Multi-scale Renormalization Group Methods for Effective Potentials with Multiple Scalar Fields

TL;DR

This paper reviews and applies multi-scale renormalization group methods to analyze effective potentials with multiple scalar fields, extending existing techniques beyond weak coupling and simplifying the potential's structure.

Contribution

It introduces a multi-scale RG approach for effective potentials with multiple scalars, enabling analysis beyond weak coupling and simplifying the potential via RG trajectories.

Findings

Calculated multi-scale RG functions to one-loop and two-loop orders.

Mapped the effective potential onto an O(2) symmetric form along specific RG trajectories.

Demonstrated extraction of physical potential from multi-scale RG analysis.

Abstract

Multi-scale renormalization group (RG) methods are reviewed and applied to the analysis of the effective potential for radiative symmetry breaking with multiple scalar fields, allowing an extension of the Gildener & Weinberg (GW) method beyond the weak coupling limit.
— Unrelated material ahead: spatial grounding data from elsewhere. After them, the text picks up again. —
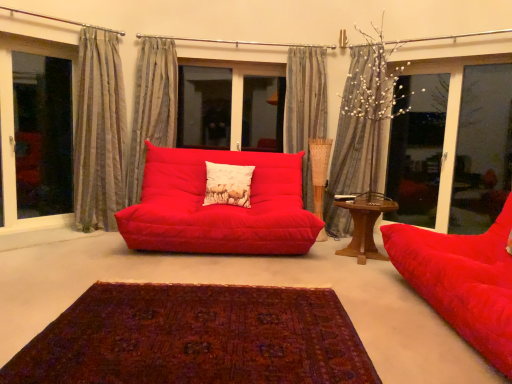 Question: Is gray striped curtain at upper center, the 2th curtain in the right-to-left sequence, at the left side of wooden table at right?

Choices:
 (A) no
 (B) yes

Answer: (B)

Question: Does gray striped curtain at upper center, the 2th curtain in the right-to-left sequence, have a lesser width compared to wooden table at right?

Choices:
 (A) yes
 (B) no

Answer: (A)

Question: From a real-world perspective, is gray striped curtain at upper center, arranged as the 3th curtain when viewed from the left, under wooden table at right?

Choices:
 (A) yes
 (B) no

Answer: (B)

Question: Does gray striped curtain at upper center, the 2th curtain in the right-to-left sequence, have a greater width compared to wooden table at right?

Choices:
 (A) no
 (B) yes

Answer: (A)

Question: Does gray striped curtain at upper center, arranged as the 3th curtain when viewed from the left, lie behind wooden table at right?

Choices:
 (A) no
 (B) yes

Answer: (B)

Question: From the image's perspective, is gray striped curtain at upper right, which ranks as the 1th curtain in right-to-left order, located above or below striped fabric curtain at left, the 1th curtain in the left-to-right sequence?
A model containing two interacting real scalar fields is used to illustrate multi-scale RG methods and the multi-scale RG functions of this model are calculated to one-loop order for the $\beta$ function and two-loop order for the anomalous mass dimension. The introduction of an extra renormalization scale allows the mapping of the effective potential in this model onto an RG-equivalent form with an O(2) symmetric structure along a particular trajectory in the multiple renormalization-scale space, leading to a simplified form of the effective potential. It is demonstrated that the physical content of the effective potential in the original model, referenced to a single conventional renormalization scale, can be extracted from a particular RG-trajectory that connects to this multi-scale O(2)-symmetric form of the effective potential. Extensions of these multi-scale methods for effective potentials in models containing multiple scalars with $O(M)\times O(N)$ symmetry are also discussed.